Since Britain handed back colonial Hong Kong in 1997, retired primary school teacher and Falun Gong devotee Lau Wai-hing (劉慧卿) has fully exercised the freedoms China promised this territory of 7.2 million.
Lau and fellow believers regularly staged protests to explain the teachings of their spiritual movement and draw attention to the persecution of followers on the mainland, where the sect is banned. Until about a year ago, their protests were uneventful. That changed when a noisy rival group set up their placards and banners on the same pavement in the busy shopping area of Causeway Bay.
The 63-year-old Lau and her fellow protesters said they have been punched, shoved and sworn at since the newcomers from the “Care for the Youth Group Association Hong Kong” arrived with their blaring loudspeakers. Each protest is now a battle to be heard.
“It is much more difficult now, given these attacks, this external pressure, these forces from China,” Lau said amid the amplified din on Sogo Corner, Hong Kong’s neon-lit version of New York’s Times Square.

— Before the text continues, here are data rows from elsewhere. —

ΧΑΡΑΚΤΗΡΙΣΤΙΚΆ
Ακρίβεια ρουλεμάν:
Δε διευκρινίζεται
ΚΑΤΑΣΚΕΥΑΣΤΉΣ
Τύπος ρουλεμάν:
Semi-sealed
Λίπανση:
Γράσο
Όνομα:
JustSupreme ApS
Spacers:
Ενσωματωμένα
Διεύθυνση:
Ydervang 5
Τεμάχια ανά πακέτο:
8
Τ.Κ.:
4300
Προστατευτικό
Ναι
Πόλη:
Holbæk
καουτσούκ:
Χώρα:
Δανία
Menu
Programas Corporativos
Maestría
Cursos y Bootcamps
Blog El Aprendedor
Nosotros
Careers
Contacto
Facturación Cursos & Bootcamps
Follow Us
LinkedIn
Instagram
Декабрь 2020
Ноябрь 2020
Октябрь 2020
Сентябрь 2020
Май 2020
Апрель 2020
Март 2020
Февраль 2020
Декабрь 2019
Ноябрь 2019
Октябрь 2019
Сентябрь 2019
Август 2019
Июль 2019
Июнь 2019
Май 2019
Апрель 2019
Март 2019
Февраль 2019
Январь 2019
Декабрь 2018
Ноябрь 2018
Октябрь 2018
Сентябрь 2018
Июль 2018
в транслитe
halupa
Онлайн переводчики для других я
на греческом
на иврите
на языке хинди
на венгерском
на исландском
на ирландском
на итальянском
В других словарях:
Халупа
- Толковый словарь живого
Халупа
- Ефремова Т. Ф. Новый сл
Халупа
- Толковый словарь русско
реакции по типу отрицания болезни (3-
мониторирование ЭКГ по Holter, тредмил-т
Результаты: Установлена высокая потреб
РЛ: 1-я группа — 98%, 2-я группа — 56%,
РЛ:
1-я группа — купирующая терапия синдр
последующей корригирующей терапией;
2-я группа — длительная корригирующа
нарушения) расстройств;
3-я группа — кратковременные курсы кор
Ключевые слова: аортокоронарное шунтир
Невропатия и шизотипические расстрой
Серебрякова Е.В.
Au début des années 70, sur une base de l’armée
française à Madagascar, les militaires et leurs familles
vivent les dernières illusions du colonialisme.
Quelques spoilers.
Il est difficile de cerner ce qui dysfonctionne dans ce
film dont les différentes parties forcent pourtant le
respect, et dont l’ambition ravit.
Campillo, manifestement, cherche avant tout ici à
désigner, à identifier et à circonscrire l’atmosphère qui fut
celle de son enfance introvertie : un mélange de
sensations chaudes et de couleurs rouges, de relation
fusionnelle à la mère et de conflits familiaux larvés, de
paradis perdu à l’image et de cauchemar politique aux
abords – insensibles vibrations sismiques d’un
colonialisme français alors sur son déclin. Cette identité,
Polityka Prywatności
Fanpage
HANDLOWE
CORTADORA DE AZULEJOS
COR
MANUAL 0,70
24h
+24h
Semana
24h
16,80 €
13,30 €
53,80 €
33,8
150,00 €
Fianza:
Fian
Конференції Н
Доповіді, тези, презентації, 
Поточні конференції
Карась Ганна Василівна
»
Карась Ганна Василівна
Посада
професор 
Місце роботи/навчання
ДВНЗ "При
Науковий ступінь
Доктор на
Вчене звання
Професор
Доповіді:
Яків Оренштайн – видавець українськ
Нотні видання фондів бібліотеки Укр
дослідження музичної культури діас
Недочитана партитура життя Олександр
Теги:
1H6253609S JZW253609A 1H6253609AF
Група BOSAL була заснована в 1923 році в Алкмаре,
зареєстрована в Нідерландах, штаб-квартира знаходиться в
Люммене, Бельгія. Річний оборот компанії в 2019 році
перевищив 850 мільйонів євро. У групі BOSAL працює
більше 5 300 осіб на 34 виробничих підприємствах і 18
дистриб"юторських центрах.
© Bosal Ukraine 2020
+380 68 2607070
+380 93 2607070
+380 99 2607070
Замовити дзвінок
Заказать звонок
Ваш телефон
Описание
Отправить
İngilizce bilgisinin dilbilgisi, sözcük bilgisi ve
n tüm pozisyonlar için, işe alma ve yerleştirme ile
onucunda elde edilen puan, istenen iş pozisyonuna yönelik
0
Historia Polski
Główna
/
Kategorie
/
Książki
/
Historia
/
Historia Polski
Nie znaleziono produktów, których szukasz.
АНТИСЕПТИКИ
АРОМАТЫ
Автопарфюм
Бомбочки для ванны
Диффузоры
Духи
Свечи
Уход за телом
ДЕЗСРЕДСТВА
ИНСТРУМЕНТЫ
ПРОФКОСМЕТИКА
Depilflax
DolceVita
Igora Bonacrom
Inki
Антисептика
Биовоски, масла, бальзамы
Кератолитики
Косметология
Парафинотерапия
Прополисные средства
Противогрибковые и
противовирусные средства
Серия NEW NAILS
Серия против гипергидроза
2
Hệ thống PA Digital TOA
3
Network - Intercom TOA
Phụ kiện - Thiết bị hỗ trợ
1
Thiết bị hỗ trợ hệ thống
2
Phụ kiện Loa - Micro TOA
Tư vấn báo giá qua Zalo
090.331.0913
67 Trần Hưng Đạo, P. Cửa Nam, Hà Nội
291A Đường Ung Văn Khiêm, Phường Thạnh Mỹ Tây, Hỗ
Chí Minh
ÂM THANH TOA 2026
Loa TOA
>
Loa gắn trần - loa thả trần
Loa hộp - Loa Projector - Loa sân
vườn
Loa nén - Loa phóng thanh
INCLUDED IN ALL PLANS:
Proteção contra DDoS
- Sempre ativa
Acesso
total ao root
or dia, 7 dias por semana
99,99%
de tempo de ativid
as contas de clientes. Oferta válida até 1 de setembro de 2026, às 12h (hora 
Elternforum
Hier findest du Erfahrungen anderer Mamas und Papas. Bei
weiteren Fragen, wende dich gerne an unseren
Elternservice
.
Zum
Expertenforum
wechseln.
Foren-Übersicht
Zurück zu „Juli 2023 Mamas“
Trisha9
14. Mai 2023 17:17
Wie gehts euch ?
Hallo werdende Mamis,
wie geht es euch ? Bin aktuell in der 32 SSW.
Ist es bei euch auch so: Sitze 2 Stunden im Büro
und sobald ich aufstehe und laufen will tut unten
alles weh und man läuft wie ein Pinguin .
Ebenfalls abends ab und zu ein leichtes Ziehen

For critics of the pro-Beijing government in Hong Kong, groups like the Care for the Youth Group Association are part of a campaign from the mainland to tighten control over China’s most freewheeling territory. Increasingly, they say, Beijing is raising its voice. In the streets, boardrooms, newsrooms, churches and local government offices, individuals and organizations with links to the state and the Chinese Communist Party (CCP) are playing a bigger role in civil and political life, well-placed sources in Hong Kong and Beijing say.
Whenever there are antigovernment public protests, a pro-Beijing counter movement invariably appears. This year’s 25th anniversary commemoration of the protests centered on Beijing’s Tiananmen Square drew a rival demonstration to defend China’s bloody crackdown on June 4, 1989.
Mainland officials based in Hong Kong now routinely seek to influence local media coverage.
Catholic priests in Hong Kong say that agents from China’s security service have stepped up their monitoring of prominent clergy.
And, Beijing’s official representative body, the Liaison Office of the Central People’s Government in Hong Kong, now is able to shape policy in the office of Hong Kong Chief Executive Leung Chun-ying (梁振英), say two sources close to the territory’s leader.
Residents of this global financial center could not help noticing a more overt sign of China’s rule in the former British colony: Huge Chinese characters spelling out “People’s Liberation Army” in a blaze of neon alongside the military’s waterfront headquarters that suddenly appeared at the beginning of last month.
For Beijing’s critics in Hong Kong, the 1997 handover is feeling more like a takeover.
“Blatant interference is increasing,” says Anson Chan (陳方安生), who led Hong Kong’s 160,000-strong civil service in the last years of British rule and continued in that role for several years after the handover.
Chan cited as examples pressures on Hong Kong companies not to advertise in pro-democratic newspapers, attempts to limit debate about democratic reform and the higher profile increasingly being taken by Beijing’s official representatives in the territory.
“It’s not another Chinese city and it shouldn’t become one. Hong Kong is unique,” Chan said.